My septic system requires 3 circuits. A 10Amp & 2 20Amps. Using schedule 40 conduit in a 80ft run underground to the 3 pole emergency service disconnect. Can these three circuits share a ground? And if so what size does it need to be?
On sharing ground, that's not a problem, it just needs to be sized for the largest circuit. You are vanishingly unlikely to have a ground fault on 2 circuits at once. However:
You're up against a NEC 225.30 limit. You can only run one feeder or circuit to an outside location, unless they are
Different voltages, frequencies, or uses. For example, control of outside lighting...
For instance, you can't run two 120V circuits out there. You can, however, run two 120V circuits if one of them is switched inside the house.

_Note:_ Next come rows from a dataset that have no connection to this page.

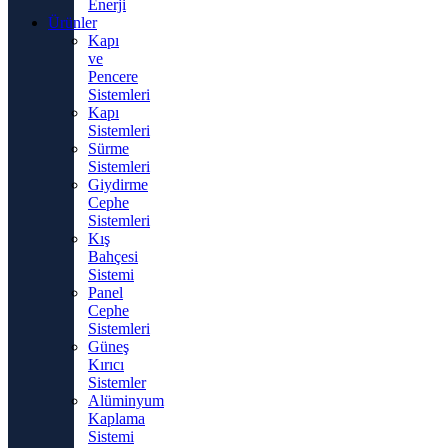
Enerji
Ürünler
Kapı
ve
Pencere
Sistemleri
Kapı
Sistemleri
Sürme
Sistemleri
Giydirme
Cephe
Sistemleri
Kış
Bahçesi
Sistemi
Panel
Cephe
Sistemleri
Güneş
Kırıcı
Sistemler
Alüminyum
Kaplama
Sistemi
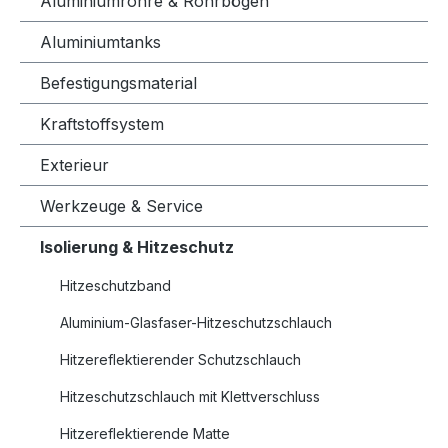
Aluminiumrohre & Rohrbögen
Aluminiumtanks
Befestigungsmaterial
Kraftstoffsystem
Exterieur
Werkzeuge & Service
Isolierung & Hitzeschutz
Hitzeschutzband
Aluminium-Glasfaser-Hitzeschutzschlauch
Hitzereflektierender Schutzschlauch
Hitzeschutzschlauch mit Klettverschluss
Hitzereflektierende Matte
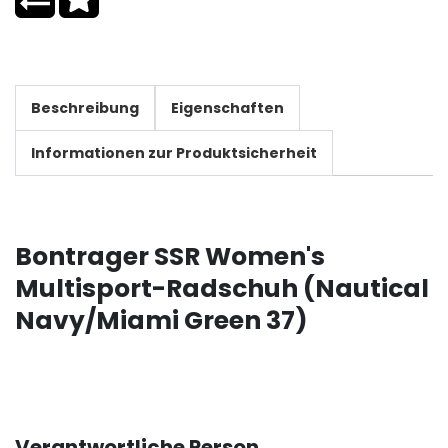
Beschreibung
Eigenschaften
Informationen zur Produktsicherheit
Bontrager SSR Women's
Multisport-Radschuh (Nautical
Navy/Miami Green 37)
Verantwortliche Person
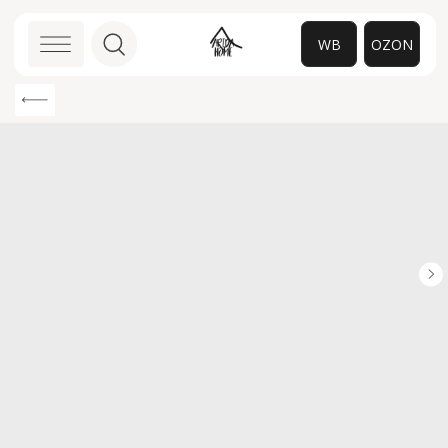
WB
OZON
0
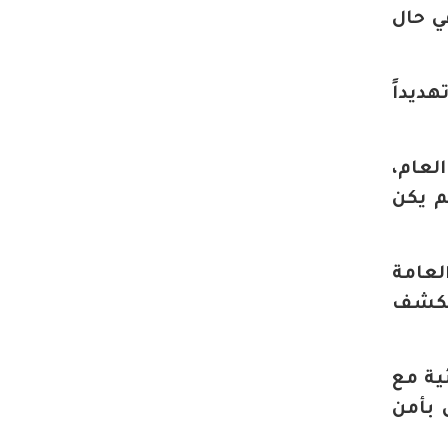
ي حال
هديداً
لعام،
م يكن
لعامة
الكشف
ية مع
 بأمن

You can also run, separately, a 120V, 120/240V, and 240V-only circuit.
So that gives you a fair variety. Two 120V circuits can be accomplished as a 120/240 multi-wire branch circuit.

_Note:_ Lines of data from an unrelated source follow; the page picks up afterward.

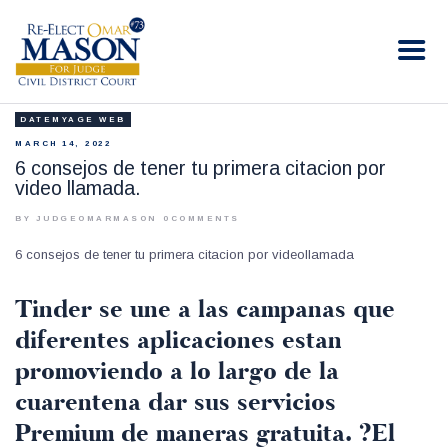
RE-ELECT OMAR MASON JUDGE
Election Campaign
DATEMYAGE WEB
HOME
MARCH 14, 2022
BIO
6 consejos de tener tu primera citacion por
video llamada.
CONTACT
VOLUNTEER
BY JUDGEOMARMASON
0
COMMENTS
DONATE
6 consejos de tener tu primera citacion por videollamada
Tinder se une a las campanas que
diferentes aplicaciones estan
promoviendo a lo largo de la
cuarentena dar sus servicios
Premium de maneras gratuita. ?El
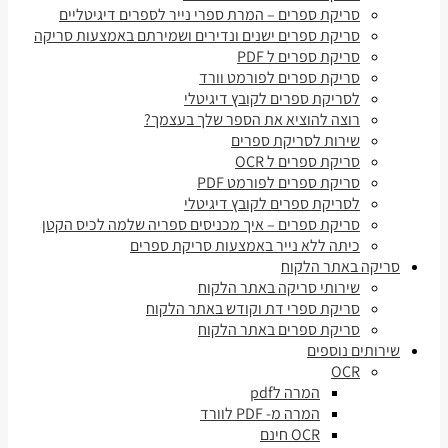
סריקת ספרים – המרת ספרי נייר לספרים דיגיטליים
סריקת ספרים ישנים ונדירים ושמירתם באמצעות סריקה
סריקת ספרים ל PDF
סריקת ספרים לפורמט וורד
לסריקת ספרים לקובץ דיגיטלי
רוצה להוציא את הספר שלך בעצמך?
שירות לסריקת ספרים
סריקת ספרים ל OCR
סריקת ספרים לפורמט PDF
לסריקת ספרים לקובץ דיגיטלי
סריקת ספרים – איך מכניסים ספריה שלמה לכיס הקטן
כיתה ללא נייר באמצעות סריקת ספרים
סריקה באתר הלקוח
שירותי סריקה באתר הלקוח
סריקת ספרי דת וקודש באתר הלקוח
סריקת ספרים באתר הלקוח
שירותים נוספים
OCR
המרה לpdf
המרה מ- PDF לוורד
OCR חינם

And then, of course, each circuit controlled differently is entitled to a circuit - e.g. each section of outside lighting. So if there's any question of putting the well pressure switch at the head vs at the house, put it at the house - it gives you a free circuit.
In fact, hold on -- won't that well pump be 240V*? Of course it will. Your shutoff needs to operate on every hot, so you need 2 blades in your shutoff switch just for the pump. Fortunately, you can have multiple shutoff switches, up to 6.

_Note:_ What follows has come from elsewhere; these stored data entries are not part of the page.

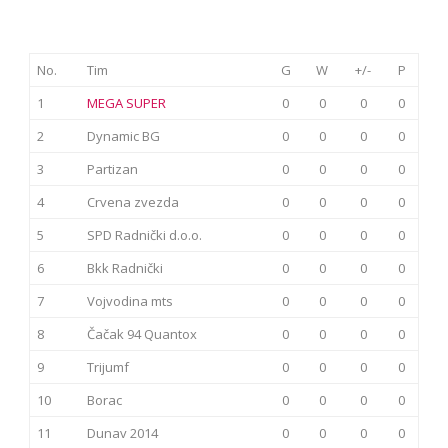
No.
Tim
G
W
+/-
P
1
MEGA SUPER
0
0
0
0
2
Dynamic BG
0
0
0
0
3
Partizan
0
0
0
0
4
Crvena zvezda
0
0
0
0
5
SPD Radnički d.o.o.
0
0
0
0
6
Bkk Radnički
0
0
0
0
7
Vojvodina mts
0
0
0
0
8
Čačak 94 Quantox
0
0
0
0
9
Trijumf
0
0
0
0
10
Borac
0
0
0
0
11
Dunav 2014
0
0
0
0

* By the way, the reason pumps are 240V is voltage drop -- it's not the run from house to well that gets ya, it's the run down the well, which can be hundreds of feet. Well pumps are at the bottom.
Eighty feet is a long run. You will likely encounter some line loss at this distance. I would increase the wire gauge by one greater for each of the circuit's conductors in order to reduce the amount of resistance through the wires and therefore the amount of voltage drop. Watch your conduit fill! Always better to go with a sligtly larger sized conduit in case you have need for more conductors in the future. And larger gauge conductors will also affect your box fill calculations. Spend a bit more money and get the larger sized boxes and larger diameter conduit from the beginning.